Thank you! The _NULL_ part makes complete sense.
Use dirsAndFiles
macro basePlus package, documentation is here: https://github.com/SASPAC/baseplus/blob/main/baseplus.md#dirsandfiles-macro
To install BasePlus use SAS Package Framework: https://github.com/yabwon/SAS_PACKAGES
Do the testing like this:
*) first 3 lines = enapbe SPF (temporary setup)
*) next 2 lines = install basePlus and and load only dirsAndFiles
macro
*) call to the macro will create WORK.SASDatasets
dataset containing all sas dataset in /path/to/your/data/
path
*) create temporary file for log and start logging into _T_
*) turn off some options
*) for each observation from WORK.SASDatasets
set run call execute which will run small data set which tries to open sas dataset
*) turn off logging into _T_
*) read _T_ for errors
filename packages "%sysfunc(pathname(work))"; /* setup WORK as temporary directory for packages */
filename SPFinit url "https://raw.githubusercontent.com/yabwon/SAS_PACKAGES/main/SPF/SPFinit.sas";
%include SPFinit; /* enable the framework */
%installPackage(BasePlus) /* install package */
%loadPackage(BasePlus, cherryPick=dirsAndFiles)
%dirsAndFiles(
/path/to/your/data/
,ODS=WORK.SASDatasets
,details=0
,keepDirs=0
,keepFiles=1
,longFormat=1
,fileExt=sas7bdat
)
filename _T_ TEMP;
proc printto log =_T_;
run;
options NOFMTERR NOSOURCE NOSTIMER; /* !!! */
data _null_;
set WORK.SASDatasets;
by dname notsorted;
if first.dname then
call execute(catx(" ","libname test",quote(catx("/",root,dname)), ";"));
call execute( 'data _null_;' );
call execute( 'do ___point=1,ceil(___nobs/2),___nobs;' );
call execute( 'set test.' !! strip(scan(fn,1,".")) !! ' nobs=___nobs point=___point;');
call execute( 'end;stop;' );
call execute( 'run;' );
if last.dname then
call execute("libname test clear;");
run;
proc printto;
run;
data _null_;
run;
data _null_;
infile _T_;
input;
IF _INFILE_ =: "ERROR:" then
do;
PUT _N_=;
put _INFILE_ /;
end;
run;
/*
filename _T_ clear;
*/
Bart
Wow, thank you very much! Had that repo starred but didn't install it. Let me try this approach.
Hi,
Code works great!

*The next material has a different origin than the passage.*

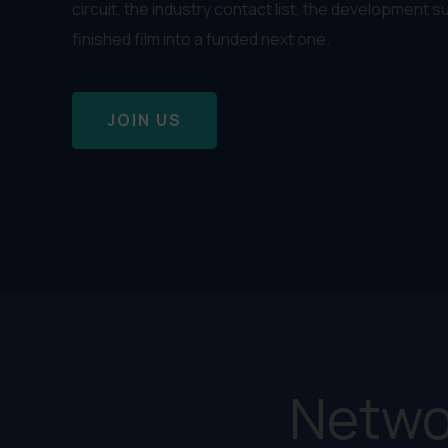
circuit, the industry contact list, the development s
finished film into a funded next one.
JOIN US
Netwo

One detail though, could it be possible to output the folder or the path where the file is located?
I get this output
_N_=8159 ERROR: File TEST.NYAM_QT1983.DATA is damaged. I/O processing did not complete.
But there are several folders with the same filename so it's hard to know which file exactly is damaged.
Thank you!
First modify data step to name libraries with unique name:
data _null_;
set WORK.SASDatasets;
by dname notsorted;
if first.dname then
do;
lib+1;
call execute(catx(" ","libname t"!!strip(put(lib,best.)),quote(catx("/",root,dname)), ";"));
end;
call execute( 'data _null_;' );
call execute( 'do ___point=1,ceil(___nobs/2),___nobs;' );
call execute( 'set t' !! strip(put(lib,best.)) !! '.' !! strip(scan(fn,1,".")) !! ' nobs=___nobs point=___point;');
call execute( 'end;stop;' );
call execute( 'run;' );
if last.dname then
call execute("libname t" !! strip(put(lib,best.)) !! " clear;");
run;
so for every directory you will get unique library name string to search for.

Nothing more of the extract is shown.